## Task brief
Below are several records. Retype exactly those lines running from the one with "Locate an element on the screen. This" through the one with "The image size is (2576, 554).", end lines included, and no others.

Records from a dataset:
============================================================

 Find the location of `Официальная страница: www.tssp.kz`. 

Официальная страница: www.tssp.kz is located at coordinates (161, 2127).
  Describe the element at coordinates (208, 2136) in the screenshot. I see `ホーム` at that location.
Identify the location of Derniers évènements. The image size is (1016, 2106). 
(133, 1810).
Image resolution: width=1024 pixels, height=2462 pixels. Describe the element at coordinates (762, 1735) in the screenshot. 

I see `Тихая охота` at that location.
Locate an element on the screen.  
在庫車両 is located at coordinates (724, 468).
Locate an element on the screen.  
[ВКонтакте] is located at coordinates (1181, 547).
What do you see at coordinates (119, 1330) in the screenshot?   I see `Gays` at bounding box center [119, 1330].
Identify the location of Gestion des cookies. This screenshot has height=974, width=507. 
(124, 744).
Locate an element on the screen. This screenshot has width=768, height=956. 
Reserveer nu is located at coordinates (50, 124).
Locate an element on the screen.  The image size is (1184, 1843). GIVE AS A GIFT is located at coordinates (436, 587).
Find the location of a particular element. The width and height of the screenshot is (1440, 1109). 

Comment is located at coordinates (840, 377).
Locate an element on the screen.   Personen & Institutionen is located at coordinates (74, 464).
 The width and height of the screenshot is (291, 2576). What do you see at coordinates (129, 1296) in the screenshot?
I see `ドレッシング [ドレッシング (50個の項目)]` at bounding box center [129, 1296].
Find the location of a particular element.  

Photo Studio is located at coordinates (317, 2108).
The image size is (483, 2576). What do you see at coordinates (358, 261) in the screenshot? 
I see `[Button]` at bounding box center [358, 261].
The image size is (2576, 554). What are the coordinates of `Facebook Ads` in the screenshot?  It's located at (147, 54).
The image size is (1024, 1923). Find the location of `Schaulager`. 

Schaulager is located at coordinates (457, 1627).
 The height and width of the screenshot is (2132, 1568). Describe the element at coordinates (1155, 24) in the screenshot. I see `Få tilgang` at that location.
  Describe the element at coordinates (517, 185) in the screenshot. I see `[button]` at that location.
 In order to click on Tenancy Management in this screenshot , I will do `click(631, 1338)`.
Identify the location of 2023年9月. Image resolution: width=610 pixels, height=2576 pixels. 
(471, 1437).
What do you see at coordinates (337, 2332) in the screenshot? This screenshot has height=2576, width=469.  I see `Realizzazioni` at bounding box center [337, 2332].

============================================================

## Answer to this task
Locate an element on the screen. This screenshot has width=768, height=956. 
Reserveer nu is located at coordinates (50, 124).
Locate an element on the screen.  The image size is (1184, 1843). GIVE AS A GIFT is located at coordinates (436, 587).
Find the location of a particular element. The width and height of the screenshot is (1440, 1109). 

Comment is located at coordinates (840, 377).
Locate an element on the screen.   Personen & Institutionen is located at coordinates (74, 464).
 The width and height of the screenshot is (291, 2576). What do you see at coordinates (129, 1296) in the screenshot?
I see `ドレッシング [ドレッシング (50個の項目)]` at bounding box center [129, 1296].
Find the location of a particular element.  

Photo Studio is located at coordinates (317, 2108).
The image size is (483, 2576). What do you see at coordinates (358, 261) in the screenshot? 
I see `[Button]` at bounding box center [358, 261].
The image size is (2576, 554). What are the coordinates of `Facebook Ads` in the screenshot?  It's located at (147, 54).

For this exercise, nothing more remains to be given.